Go through the data and count the lines holding the string "Proteste". Write only the number.
***** Given entries *****
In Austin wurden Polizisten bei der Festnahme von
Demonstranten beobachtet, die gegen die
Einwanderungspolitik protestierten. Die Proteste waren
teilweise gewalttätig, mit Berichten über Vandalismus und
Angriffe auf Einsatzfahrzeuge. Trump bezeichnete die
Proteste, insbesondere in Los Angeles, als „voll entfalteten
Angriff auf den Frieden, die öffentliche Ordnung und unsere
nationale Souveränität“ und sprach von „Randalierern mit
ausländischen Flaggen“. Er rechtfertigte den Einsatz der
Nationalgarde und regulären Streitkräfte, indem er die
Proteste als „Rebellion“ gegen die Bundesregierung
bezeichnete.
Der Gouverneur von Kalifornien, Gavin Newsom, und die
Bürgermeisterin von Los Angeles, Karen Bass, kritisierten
*****
***** Given entries *****
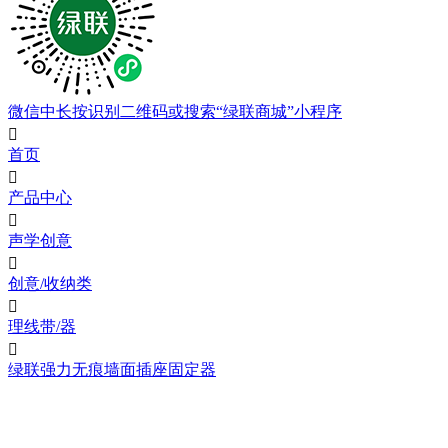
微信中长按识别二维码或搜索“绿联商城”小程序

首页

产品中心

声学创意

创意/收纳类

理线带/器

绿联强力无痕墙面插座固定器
*****
### Output for this task
3